Use populate() for loading initial data rather than calling create() in a loop. populate() inserts all documents first and rebuilds indexes once, rather than updating indexes per insert.

type User = { name: string; email: string; age: number };
// Good: single populate call, indexes built once
const apiData = await fetchUsers();
users.populate(apiData.map((u) => ({
...u,
_id: u.id,
_createdAt: u.createdAt,
_updatedAt: u.updatedAt,
})));
// Less efficient: N individual creates, N index rebuilds
for (const u of apiData) {
await users.create(u);
}

Query optimization

When combining filters, place indexed fields alongside non-indexed ones. The query planner will use the index to narrow down candidates before evaluating expensive checks:

// If "age" is indexed but "name" is not:
// The planner uses the age index to find candidates,
// then evaluates the regex only on those candidates.
const results = users.query({
age: 25,
name: { regex: /^Ali/ },
});

When to use GraphDB

GraphDB is a strong fit for:

  • Prototyping and MVPs. Zero configuration, no server, no schema files. Define a type and start storing data.
  • Client-side caching. Cache API responses in a queryable store with indexes for fast lookups.
  • Offline-first applications. Use populate() to hydrate from an API on startup, and syncers to push writes back when connectivity returns.
  • Small to medium datasets. Hundreds to low tens of thousands of documents per collection work comfortably in memory.
  • Testing. Create a fresh database per test with no setup or teardown. No mocking needed for synchronous read operations.

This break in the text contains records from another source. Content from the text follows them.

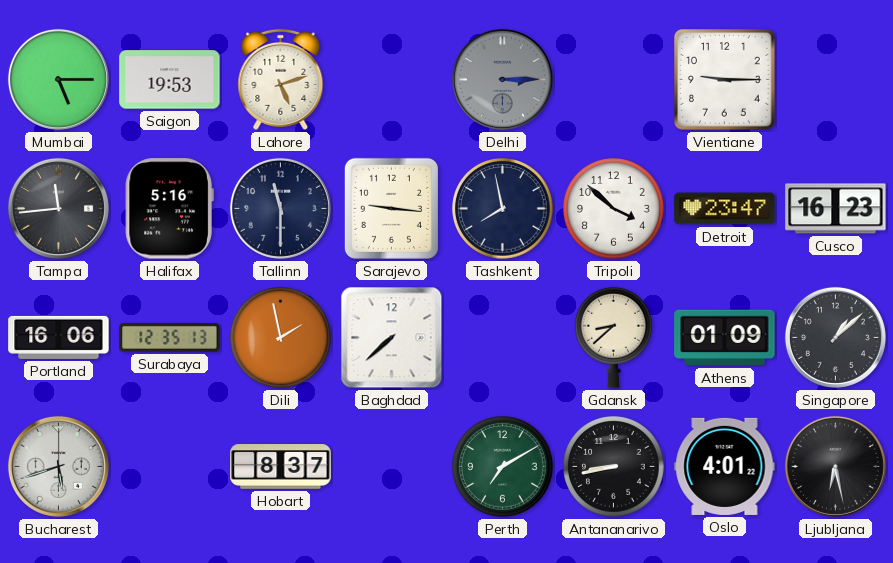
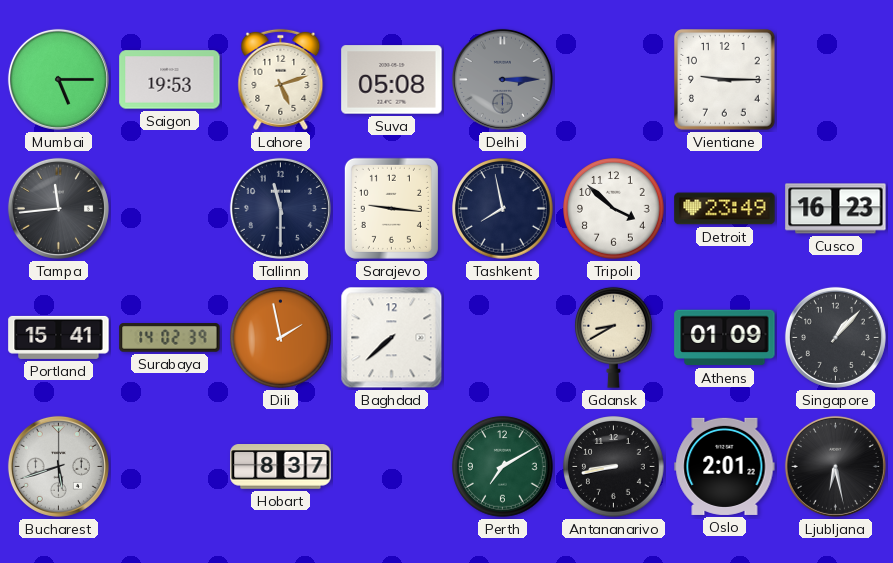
Suva: none -> 05:08
Halifax: 5:16 -> none
Detroit: 23:47 -> 23:49
Portland: 16:06 -> 15:41
Surabaya: 12:35 -> 14:02
Gdansk: 8:38 -> 8:40
Singapore: 1:08 -> 1:07
Oslo: 4:01 -> 2:01
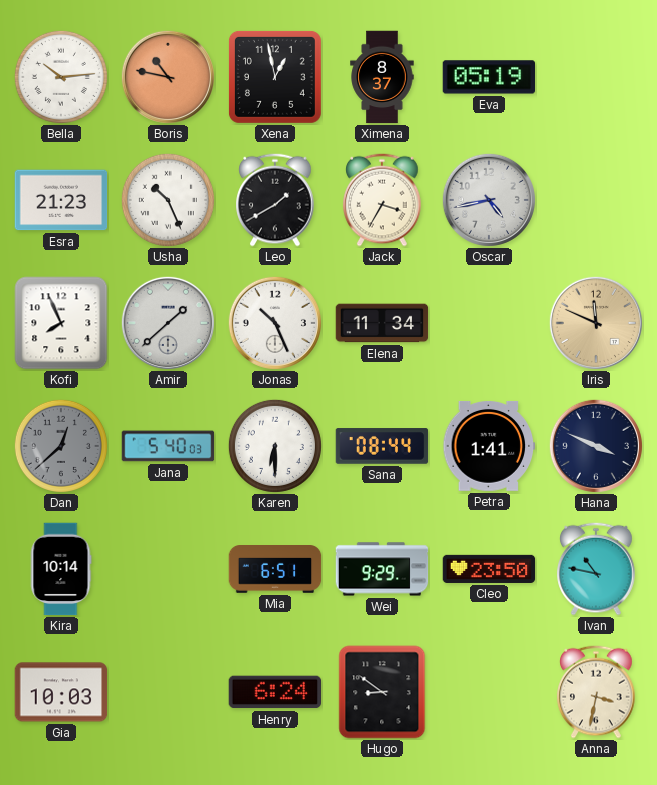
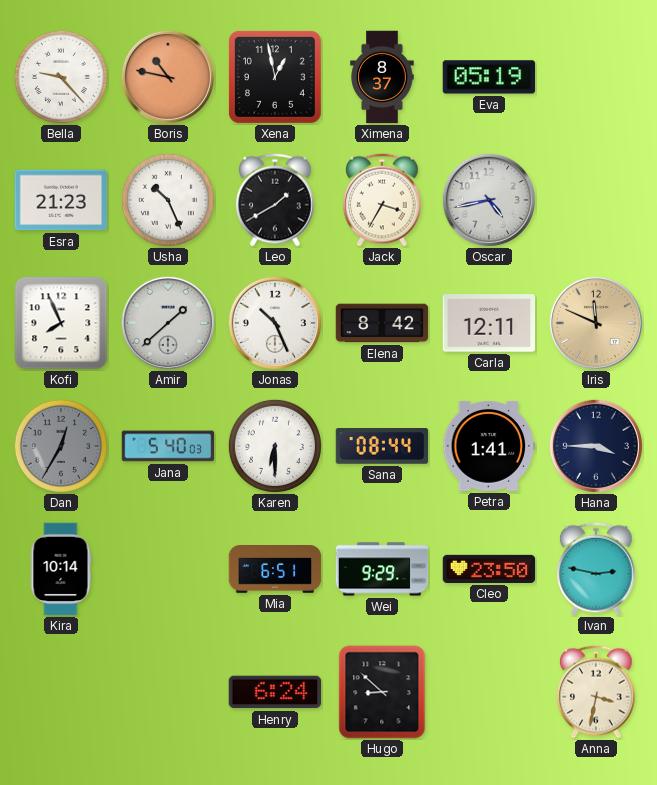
Bella: 10:14 -> 9:23
Elena: 11:34 -> 8:42
Carla: none -> 12:11
Dan: 12:38 -> 12:35
Hana: 3:49 -> 3:45
Ivan: 10:47 -> 2:47
Gia: 10:03 -> none
Hugo: 8:51 -> 8:52
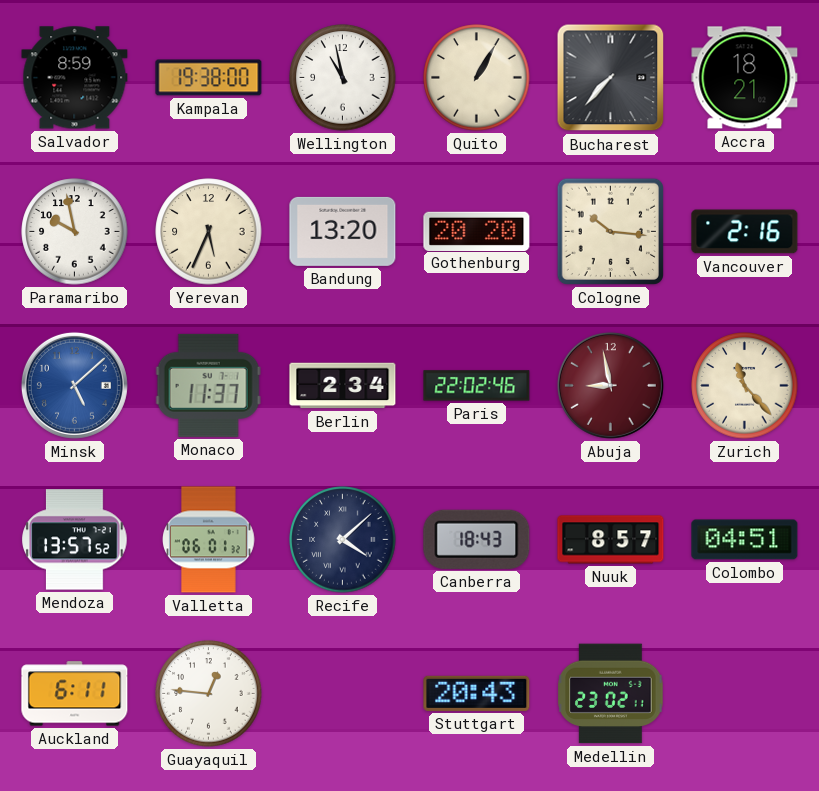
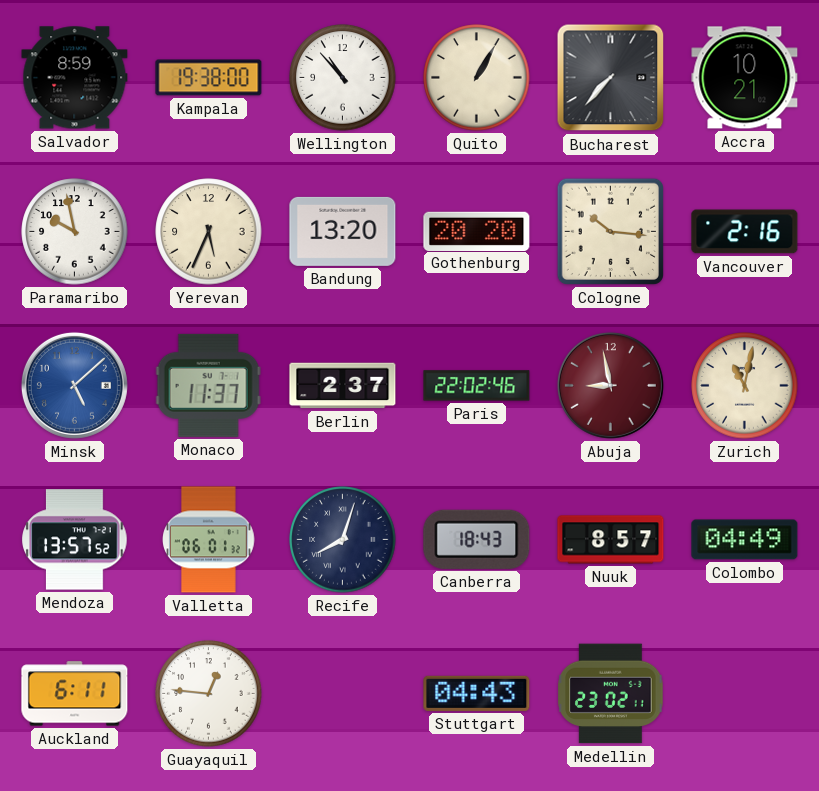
Wellington: 10:58 -> 10:53
Accra: 18:21 -> 10:21
Berlin: 2:34 -> 2:37
Zurich: 11:23 -> 11:02
Recife: 4:08 -> 8:03
Colombo: 04:51 -> 04:49
Stuttgart: 20:43 -> 04:43
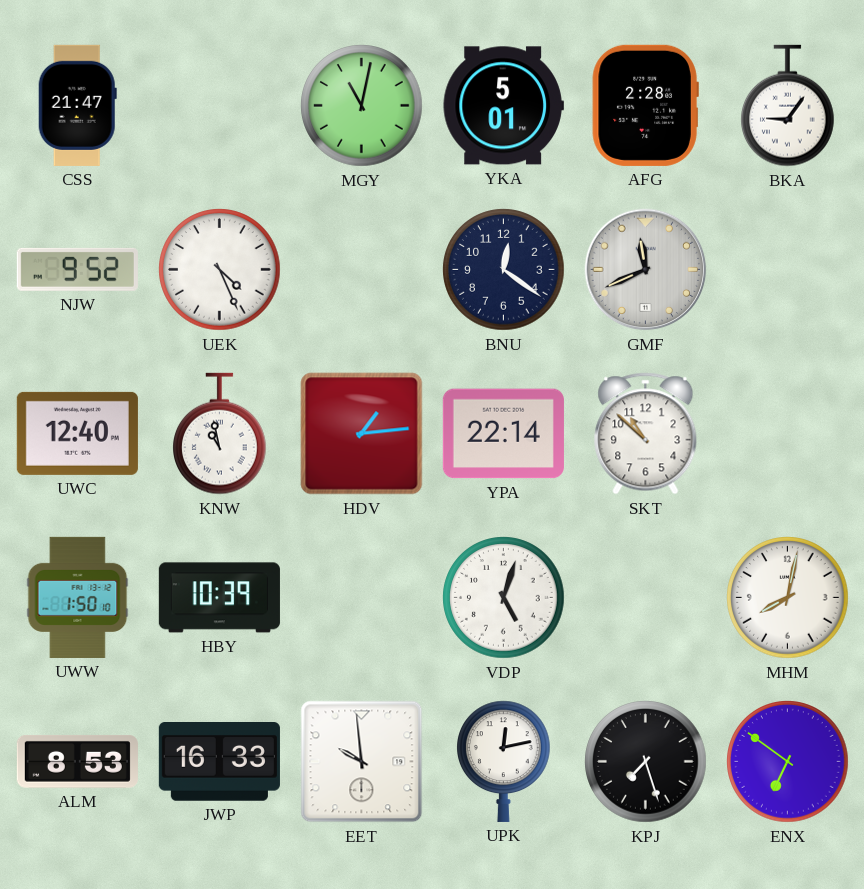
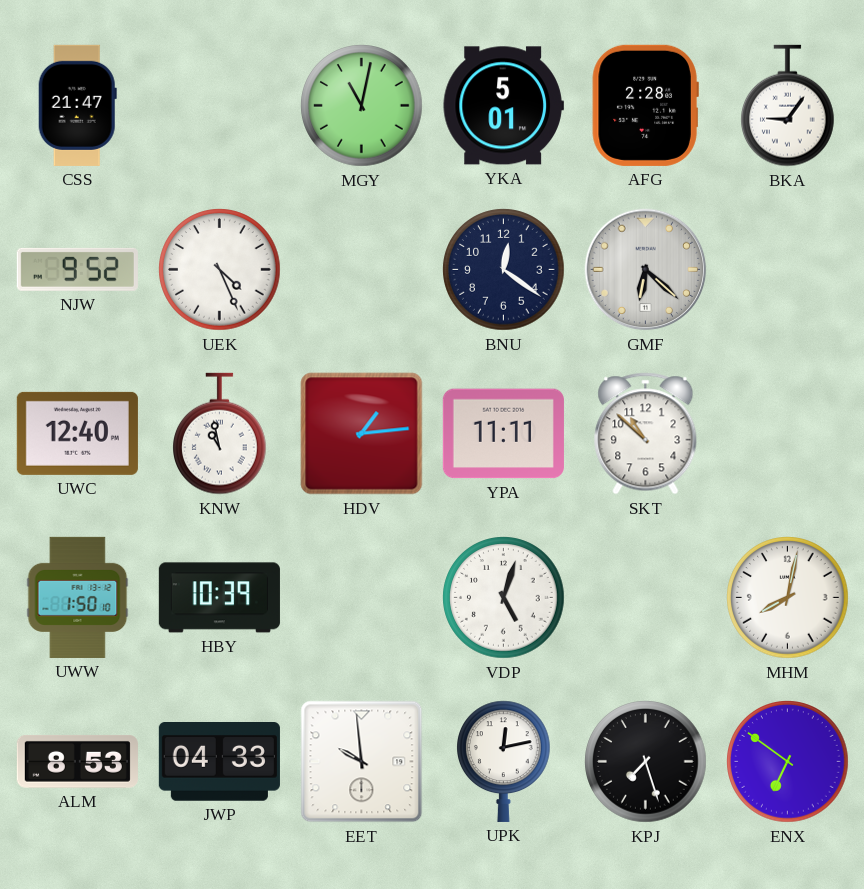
GMF: 11:41 -> 6:22
YPA: 22:14 -> 11:11
JWP: 16:33 -> 04:33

When to consider alternatives

GraphDB is not designed for:

  • Large datasets (100k+ documents). All data lives in memory. There is no disk-backed storage, no pagination at the storage layer, and no streaming.
  • Persistence requirements. GraphDB is ephemeral. If the process restarts, data is gone unless you re-populate from an external source.
  • Multi-process or multi-server. There is no built-in replication, clustering, or shared memory. Each process gets its own independent in-memory store.
  • Complex relational queries. There are no joins, aggregations, or transactions. If your data model requires these, a relational database is more appropriate.
  • Full-text search. The contains and regex operators work but are O(n) scans. Dedicated search engines are better for large-scale text search.